しかし、加齢以外にも発症のリスクを高める原因として、喫煙、肥満、紫外線、遺伝、食生活の欧米化などが報告されています。

規則正しい生活習慣が病気の予防には不可欠ですね。
◇◆管理栄養士の独り言◇◆
視力や視覚の異変には意外と気がつきにくいものです。

なぜなら、片方の目の視野が欠けていたとしても、もう片方の目がその見えない部分の視覚をカバーしていたりするからです。

それに、脳では見えていない部分の情報を補って、見えているかのように認識してしまっていることもあるため、実際は見えていなくても、見えているような錯覚に陥っていることもあります。

また、「目がゴロゴロする」「目が充血する」といった目の違和感を感じていても、ただの“眼精疲労”や“肩こりの影響”などとして放置してしまいがちです。

特に目に関する病気は、早期発見・早期治療が大切です。

40歳を過ぎたら年に1度は定期検査を受け、気になる症状がある場合には早めに専門機関を受診しましょう。

目の健康を維持するには生活習慣も大切です。
詳しくはこちらをご参考ください。
東洋医学では、目は体の状態、特に肝臓の健康状態と密接に関係していると考えられているようです。

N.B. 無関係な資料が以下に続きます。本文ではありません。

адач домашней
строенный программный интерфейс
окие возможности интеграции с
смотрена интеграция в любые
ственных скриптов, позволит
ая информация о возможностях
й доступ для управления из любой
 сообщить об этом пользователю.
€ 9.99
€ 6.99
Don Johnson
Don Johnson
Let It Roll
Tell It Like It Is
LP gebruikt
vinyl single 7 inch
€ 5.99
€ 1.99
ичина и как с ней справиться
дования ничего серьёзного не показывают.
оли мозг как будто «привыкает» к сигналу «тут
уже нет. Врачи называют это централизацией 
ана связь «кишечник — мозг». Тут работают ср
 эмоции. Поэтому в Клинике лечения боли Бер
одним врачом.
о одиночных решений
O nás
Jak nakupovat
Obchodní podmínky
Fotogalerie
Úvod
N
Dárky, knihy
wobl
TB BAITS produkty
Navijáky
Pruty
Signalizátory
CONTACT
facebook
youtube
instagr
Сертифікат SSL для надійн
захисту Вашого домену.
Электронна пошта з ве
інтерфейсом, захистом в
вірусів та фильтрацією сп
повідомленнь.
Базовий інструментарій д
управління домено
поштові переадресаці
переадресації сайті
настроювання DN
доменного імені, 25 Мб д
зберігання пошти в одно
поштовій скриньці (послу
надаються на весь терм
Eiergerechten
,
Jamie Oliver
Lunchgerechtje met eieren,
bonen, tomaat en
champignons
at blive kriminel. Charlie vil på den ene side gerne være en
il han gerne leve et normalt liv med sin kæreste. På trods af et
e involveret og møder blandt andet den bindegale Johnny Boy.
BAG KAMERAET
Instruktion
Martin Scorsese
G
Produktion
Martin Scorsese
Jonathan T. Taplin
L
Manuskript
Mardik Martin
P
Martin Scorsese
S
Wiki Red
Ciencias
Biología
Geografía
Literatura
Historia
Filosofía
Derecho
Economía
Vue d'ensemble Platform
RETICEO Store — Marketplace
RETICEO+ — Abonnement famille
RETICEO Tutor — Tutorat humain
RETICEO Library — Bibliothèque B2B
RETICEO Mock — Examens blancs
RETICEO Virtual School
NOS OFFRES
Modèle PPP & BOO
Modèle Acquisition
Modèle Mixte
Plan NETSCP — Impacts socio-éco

確かに、肝臓機能が低下すると黄疸が出て、白目も黄色くなることがあります。

「目は口ほどに物を言う」や「目は心の鏡」といったことわざもありますね。

上記健康コラムでご紹介した目に良いとされる栄養素は、肝臓に良いとされる栄養素と共通しているものがあります。

積極的に食事に取り入れ、日頃から健康維持を心がけましょう。